2025 AIChE Annual Meeting

(705a) Interpretable Machine Learning-Guided Plasma Catalysis for H2 Production from NH3

Authors

Shengyan Meng, Dalian University of Technology
Charles Milhans, University of Massachusetts Lowell
Magda Barecka, Cambridge Center For Advanced Research and Educati
Yilang Liu, University of Massachusetts Lowell
Qiang Li, University of Massachusetts Lowell
Jiaqi Yang, University of Massachusetts Lowell
Yabing Sha, University of Massachusetts Lowell
Yanhui Yi, Dalian University of Technology
Fanglin Che, University of Massachusetts Lowell
Hydrogen (H₂) is a key energy carrier for decarbonizing the transportation sector, but its large-scale adoption is hindered by storage and transport challenges.1 Ammonia (NH3) offers an energy-dense and carbon-free alternative for H2 storage and transportation.2 However, conventional NH3 decomposition requires high temperatures (>773 K) and noble metal catalysts such as Ru, raising cost and sustainability concerns.3 To overcome these limitations, we integrated non-thermal plasma (NTP) catalysis with interpretable machine learning (ML) and multi-scale simulations to design cost-effective, earth-abundant catalysts for NH3 decomposition under mild conditions. Our study demonstrates that under NTP conditions, Co exhibits superior catalytic activity (Figs. 1a-b) compared to Ru under conventional heating. By employing density functional theory (DFT)-based microkinetic modeling and ML-assisted catalyst screening, we identified nitrogen binding energy (EN ) as the key descriptor governing NH3 decomposition rates.

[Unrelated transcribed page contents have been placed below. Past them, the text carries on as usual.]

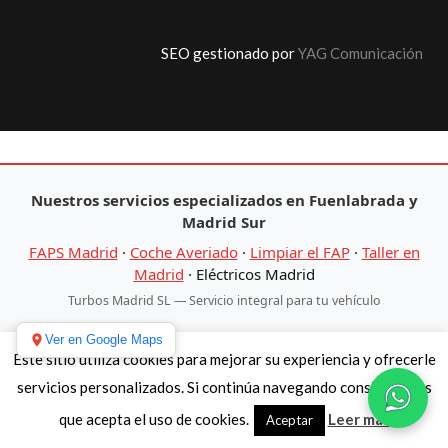
SEO gestionado por
YAG Comunicación
Nuestros servicios especializados en Fuenlabrada y
Madrid Sur
FAPS Madrid
·
Coche Averiado
·
Limpiar el FAP
·
Taller en
Madrid
·
Eléctricos Madrid
Turbos Madrid SL — Servicio integral para tu vehículo
Ver en Google Maps
Este sitio utiliza cookies para mejorar su experiencia y ofrecerle
servicios personalizados. Si continúa navegando consideramos
que acepta el uso de cookies.
Leer más
Aceptar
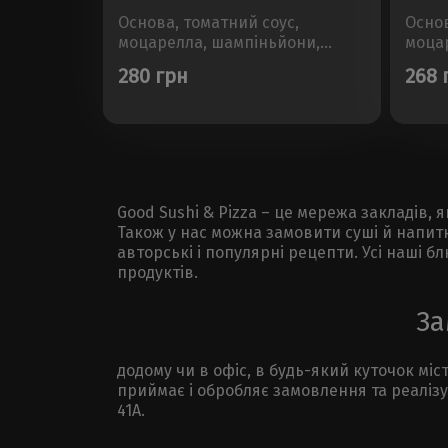
Основа, томатний соус,
Основ
моцарелла, шампіньйони,
моца
помідори, болгарський перець,
шампі
280 грн
268 
кукурудзаРозмір - 30см, Вага -
Вага -
450±50г..
Good Sushi & Pizza – це мережа закладів, 
Також у нас можна замовити суші й напит
авторські і популярні рецепти. Усі наші 
продуктів.
За
додому чи в офіс, в будь-який куточок мі
приймає і обробляє замовлення та реалізу
41А.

Using this insight, we screened over 3,300 bimetallic compositions and discovered highly active catalysts such as Fe3Cu, Ni3Mo, Ni7Cu, and Fe15Ni, which outperformed their monometallic counterparts in experimental validations. The Random Forest model (Fig. 1c) has the highest accuracy, optimizing at 48 trees with a mean absolute error of 0.16 eV. SHAP value analysis (Fig. 1d) indicated the d-band filling of alloy surface atoms was the most influential factor in EN predictions. Our techno-economic analysis further supports the viability of plasma catalysis for on-site hydrogen production, achieving a hydrogen production cost below $1/kg H2 and a reduced carbon footprint of ~0.91 kg CO2 per kg H2. These results establish machine learning-guided plasma catalysis as a scalable and cost-effective strategy for sustainable hydrogen generation.

References

  1. Griffiths, S. et al., Global Energy, 2022, 28, 46-58.
  2. Hansgen, D. A. et al., Nature Chemistry, 2010, 2, 484-489.
  3. Bayer, B. N. et al., Plasma Chemistry and Plasma Processing, 2024, 1-18.